**Exercise objective:** Supply the number of lines below containing "ehrlich", nothing else.
*** Opening Given records ***
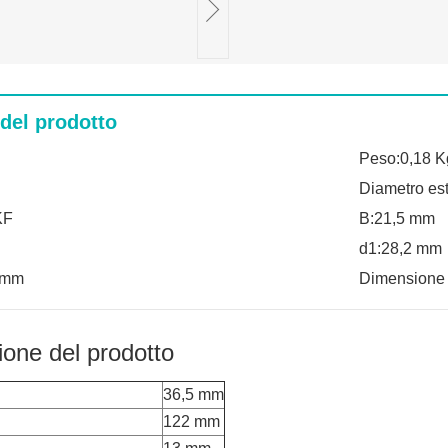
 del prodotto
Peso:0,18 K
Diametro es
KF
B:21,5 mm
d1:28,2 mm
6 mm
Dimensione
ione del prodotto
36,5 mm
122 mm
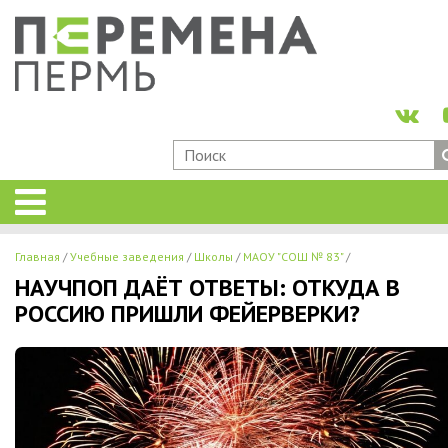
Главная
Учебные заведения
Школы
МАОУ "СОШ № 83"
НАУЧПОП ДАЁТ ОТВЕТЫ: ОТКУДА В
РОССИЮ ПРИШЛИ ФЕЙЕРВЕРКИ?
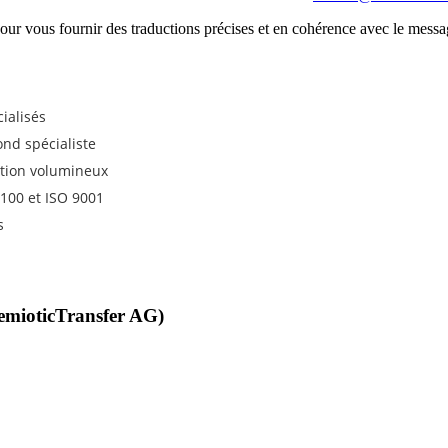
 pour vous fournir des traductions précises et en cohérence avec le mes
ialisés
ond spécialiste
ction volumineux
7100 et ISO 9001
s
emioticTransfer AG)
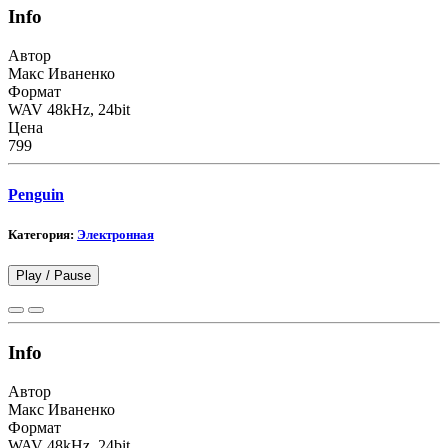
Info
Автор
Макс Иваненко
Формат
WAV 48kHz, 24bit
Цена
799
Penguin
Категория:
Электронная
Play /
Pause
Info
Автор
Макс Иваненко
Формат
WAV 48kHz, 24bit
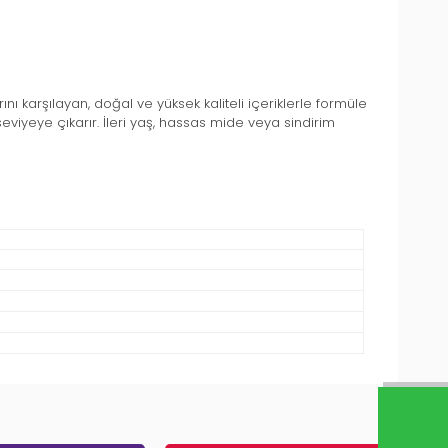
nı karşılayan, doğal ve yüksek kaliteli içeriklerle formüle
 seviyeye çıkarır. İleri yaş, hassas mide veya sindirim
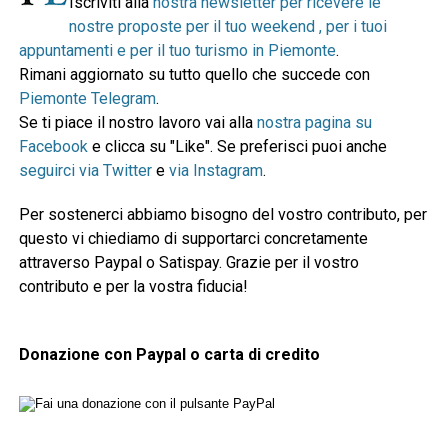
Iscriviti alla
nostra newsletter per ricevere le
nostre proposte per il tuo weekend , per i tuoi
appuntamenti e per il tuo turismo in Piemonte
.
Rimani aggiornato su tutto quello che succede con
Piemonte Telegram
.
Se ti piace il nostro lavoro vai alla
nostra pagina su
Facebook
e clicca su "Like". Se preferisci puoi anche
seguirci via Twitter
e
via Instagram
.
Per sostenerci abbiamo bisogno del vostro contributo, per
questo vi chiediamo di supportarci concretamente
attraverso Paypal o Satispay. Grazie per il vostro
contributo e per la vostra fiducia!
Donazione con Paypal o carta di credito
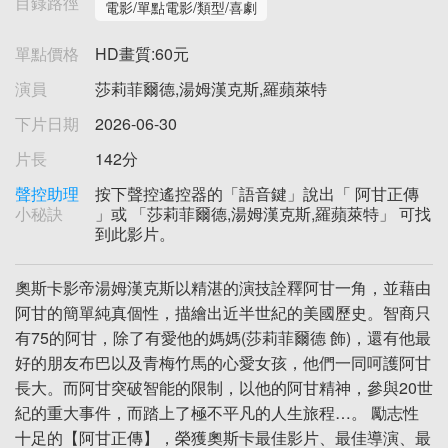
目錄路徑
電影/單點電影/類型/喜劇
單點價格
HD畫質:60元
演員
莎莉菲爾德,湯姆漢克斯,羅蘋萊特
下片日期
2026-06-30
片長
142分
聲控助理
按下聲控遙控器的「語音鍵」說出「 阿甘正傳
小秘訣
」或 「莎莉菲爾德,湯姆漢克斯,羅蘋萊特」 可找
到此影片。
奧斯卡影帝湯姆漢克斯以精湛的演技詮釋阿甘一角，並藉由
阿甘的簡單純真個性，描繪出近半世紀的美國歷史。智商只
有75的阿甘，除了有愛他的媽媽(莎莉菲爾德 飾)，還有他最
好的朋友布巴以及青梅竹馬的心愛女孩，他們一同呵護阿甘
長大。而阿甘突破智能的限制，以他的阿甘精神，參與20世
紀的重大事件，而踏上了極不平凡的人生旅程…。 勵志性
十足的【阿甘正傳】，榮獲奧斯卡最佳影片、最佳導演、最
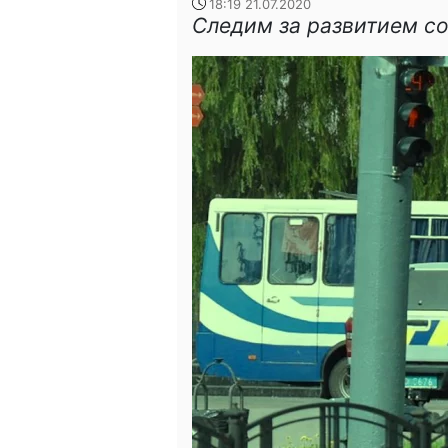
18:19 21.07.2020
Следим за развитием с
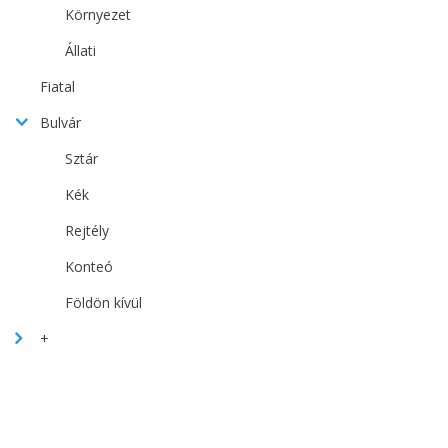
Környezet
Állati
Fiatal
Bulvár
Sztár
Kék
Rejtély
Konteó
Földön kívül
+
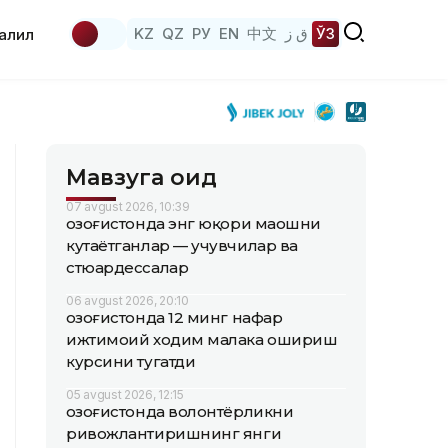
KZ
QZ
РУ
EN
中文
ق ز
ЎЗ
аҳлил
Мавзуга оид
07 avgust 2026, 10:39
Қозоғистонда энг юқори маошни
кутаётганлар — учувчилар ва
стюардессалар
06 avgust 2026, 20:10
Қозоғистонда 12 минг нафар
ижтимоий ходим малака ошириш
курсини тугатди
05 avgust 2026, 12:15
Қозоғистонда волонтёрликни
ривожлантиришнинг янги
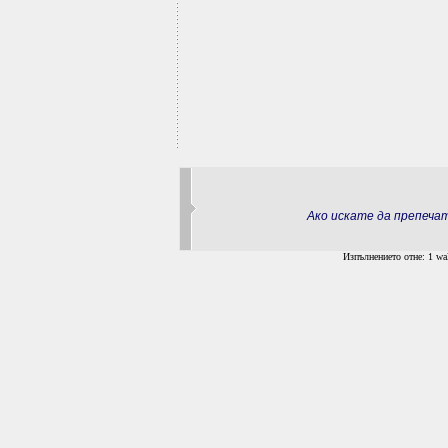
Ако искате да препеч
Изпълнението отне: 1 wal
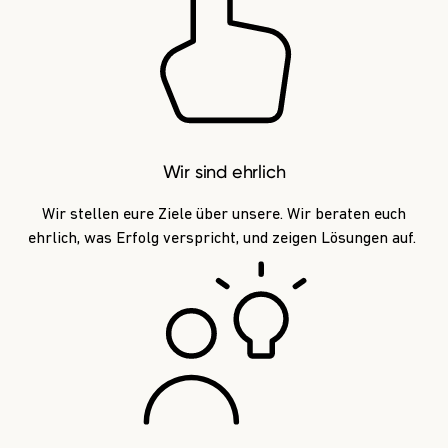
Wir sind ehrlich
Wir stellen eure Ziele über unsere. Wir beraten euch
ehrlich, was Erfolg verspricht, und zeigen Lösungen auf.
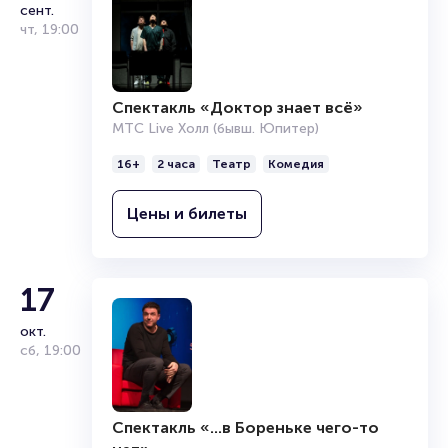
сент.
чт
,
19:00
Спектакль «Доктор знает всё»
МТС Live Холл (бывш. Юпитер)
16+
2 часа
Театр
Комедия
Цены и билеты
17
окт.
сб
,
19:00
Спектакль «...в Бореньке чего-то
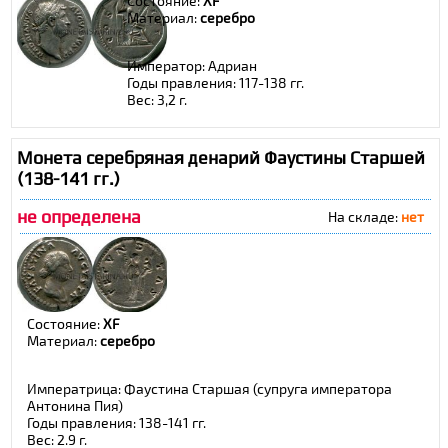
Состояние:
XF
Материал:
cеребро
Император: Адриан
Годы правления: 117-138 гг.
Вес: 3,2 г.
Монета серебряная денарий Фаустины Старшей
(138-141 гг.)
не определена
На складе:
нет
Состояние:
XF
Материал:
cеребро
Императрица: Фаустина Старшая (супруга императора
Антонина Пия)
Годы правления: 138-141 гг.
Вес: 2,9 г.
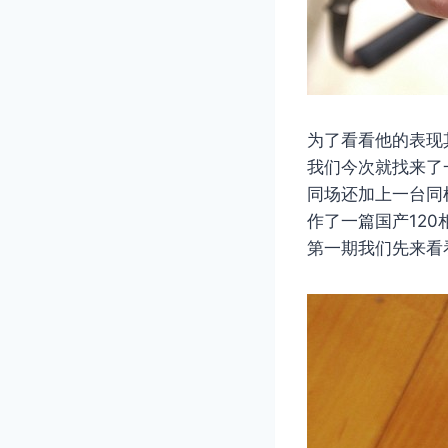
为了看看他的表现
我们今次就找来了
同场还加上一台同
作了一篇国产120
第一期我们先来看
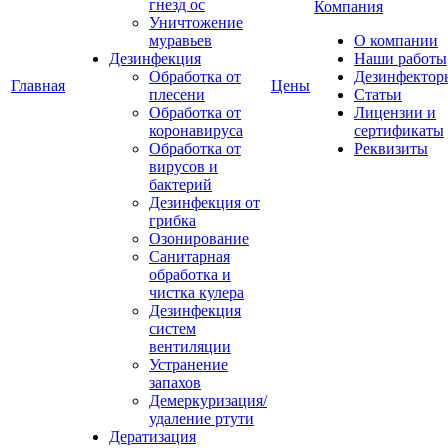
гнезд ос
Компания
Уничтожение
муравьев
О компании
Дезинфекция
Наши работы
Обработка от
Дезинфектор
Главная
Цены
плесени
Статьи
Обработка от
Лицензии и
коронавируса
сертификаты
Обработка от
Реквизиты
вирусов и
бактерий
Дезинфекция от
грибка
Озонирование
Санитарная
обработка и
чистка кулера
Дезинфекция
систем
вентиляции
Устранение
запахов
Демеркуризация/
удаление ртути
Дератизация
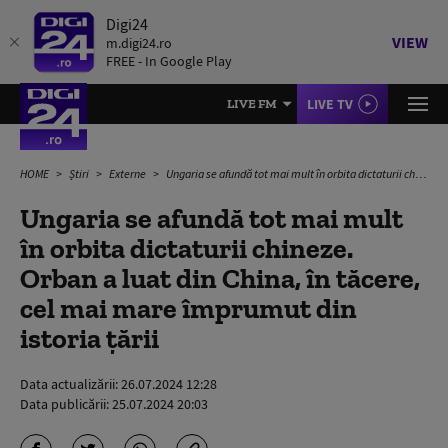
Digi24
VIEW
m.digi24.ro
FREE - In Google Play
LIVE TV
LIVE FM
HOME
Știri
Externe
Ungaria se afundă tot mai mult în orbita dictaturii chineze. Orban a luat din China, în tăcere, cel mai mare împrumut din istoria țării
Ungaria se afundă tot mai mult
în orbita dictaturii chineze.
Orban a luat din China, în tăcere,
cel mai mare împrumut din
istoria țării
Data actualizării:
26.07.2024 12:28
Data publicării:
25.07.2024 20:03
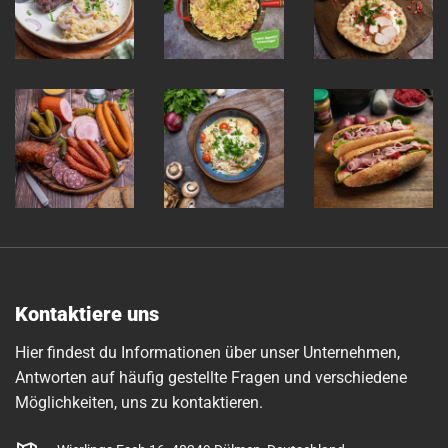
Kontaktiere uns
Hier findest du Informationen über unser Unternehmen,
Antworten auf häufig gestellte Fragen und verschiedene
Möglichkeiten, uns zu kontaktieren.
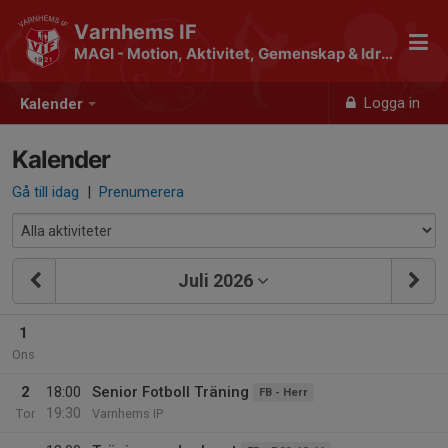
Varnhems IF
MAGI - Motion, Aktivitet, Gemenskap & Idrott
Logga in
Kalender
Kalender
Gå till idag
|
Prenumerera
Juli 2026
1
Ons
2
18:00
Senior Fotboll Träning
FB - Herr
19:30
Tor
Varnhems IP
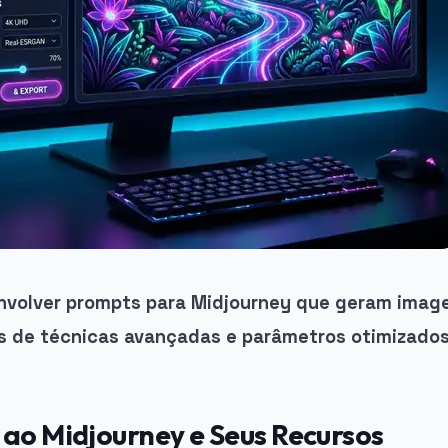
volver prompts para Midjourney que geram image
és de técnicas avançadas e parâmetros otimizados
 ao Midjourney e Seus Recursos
*** Closing Given records ***
**Completed exercise:** 2